Problem details: Return nothing but the lines from the one with "anton Nidwalden" through the one with "D’abord, il faut identifier ce qui est vrai" in the data below, word for word and without pictures.

[Page images and extracted text]
┄┄┄┄┄┄┄┄┄┄┄┄┄┄┄┄┄┄┄┄

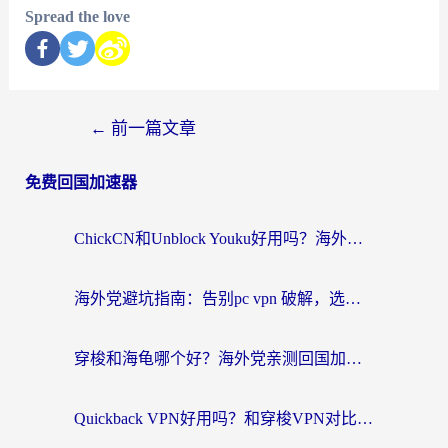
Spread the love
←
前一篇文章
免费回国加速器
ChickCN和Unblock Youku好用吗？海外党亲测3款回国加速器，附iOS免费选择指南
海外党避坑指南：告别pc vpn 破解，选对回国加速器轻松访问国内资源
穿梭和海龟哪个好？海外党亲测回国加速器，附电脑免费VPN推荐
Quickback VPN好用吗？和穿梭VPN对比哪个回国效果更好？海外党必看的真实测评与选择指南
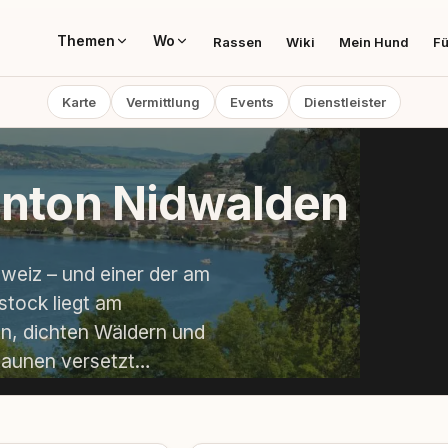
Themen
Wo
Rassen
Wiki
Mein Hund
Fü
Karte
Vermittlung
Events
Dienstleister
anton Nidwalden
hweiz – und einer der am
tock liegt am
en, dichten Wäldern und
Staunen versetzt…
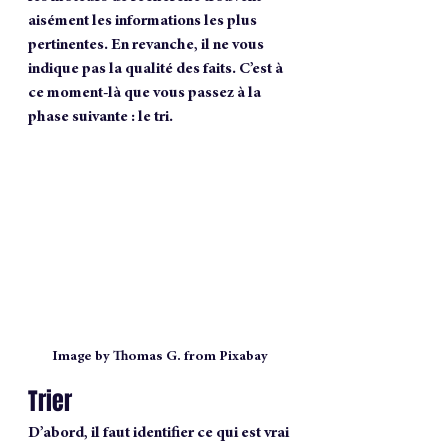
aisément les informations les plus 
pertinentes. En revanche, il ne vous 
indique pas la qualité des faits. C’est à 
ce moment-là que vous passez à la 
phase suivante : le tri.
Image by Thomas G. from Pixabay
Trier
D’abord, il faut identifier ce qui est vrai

┄┄┄┄┄┄┄┄┄┄┄┄┄┄┄┄┄┄┄┄

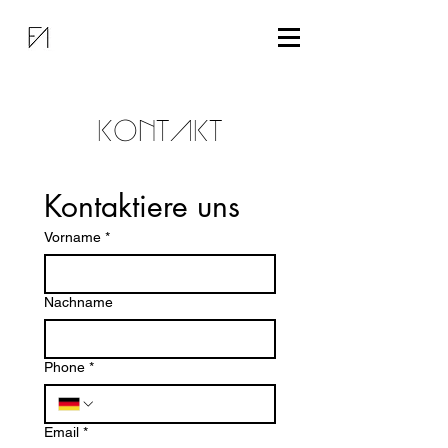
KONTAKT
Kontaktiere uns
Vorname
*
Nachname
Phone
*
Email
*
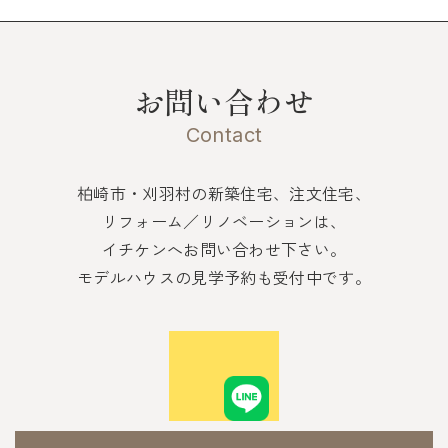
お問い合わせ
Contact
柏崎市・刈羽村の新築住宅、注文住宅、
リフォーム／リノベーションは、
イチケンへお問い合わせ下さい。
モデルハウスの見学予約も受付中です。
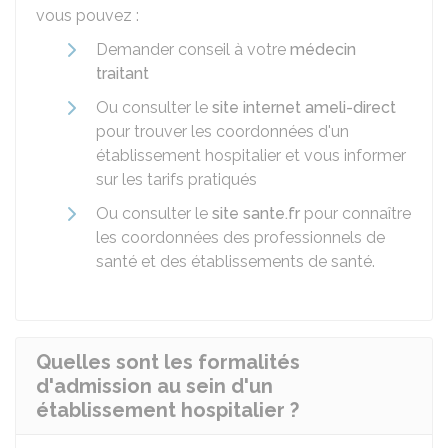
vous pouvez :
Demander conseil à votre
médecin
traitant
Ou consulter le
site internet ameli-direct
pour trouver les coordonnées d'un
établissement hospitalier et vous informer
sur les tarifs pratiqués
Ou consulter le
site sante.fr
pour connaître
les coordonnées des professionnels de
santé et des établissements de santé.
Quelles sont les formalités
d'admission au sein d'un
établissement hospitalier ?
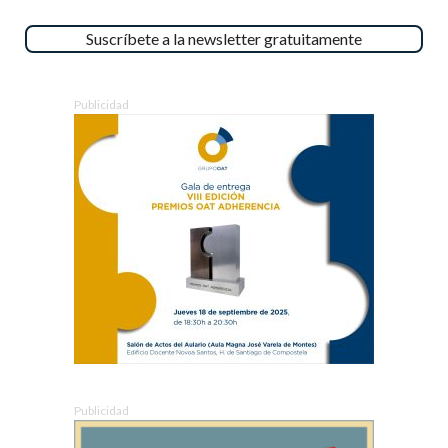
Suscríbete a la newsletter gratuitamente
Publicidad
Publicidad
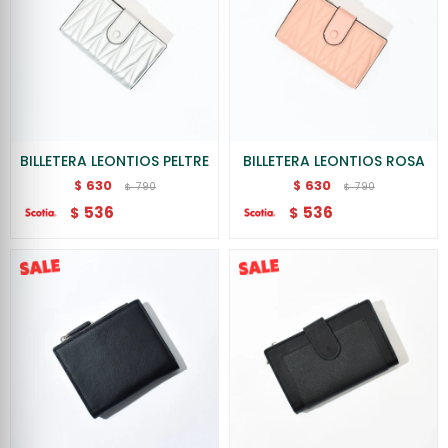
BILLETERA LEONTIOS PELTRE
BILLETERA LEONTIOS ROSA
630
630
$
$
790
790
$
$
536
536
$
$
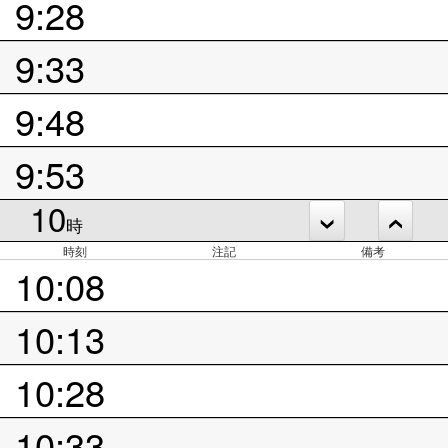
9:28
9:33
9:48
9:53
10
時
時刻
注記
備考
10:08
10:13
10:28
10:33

┄┄┄┄┄┄┄┄┄┄┄┄┄┄┄┄┄┄┄┄

Response below:
anton Nidwalden
hweiz – und einer der am
tock liegt am
en, dichten Wäldern und
Staunen versetzt…
aisément les informations les plus 
pertinentes. En revanche, il ne vous 
indique pas la qualité des faits. C’est à 
ce moment-là que vous passez à la 
phase suivante : le tri.
Image by Thomas G. from Pixabay
Trier
D’abord, il faut identifier ce qui est vrai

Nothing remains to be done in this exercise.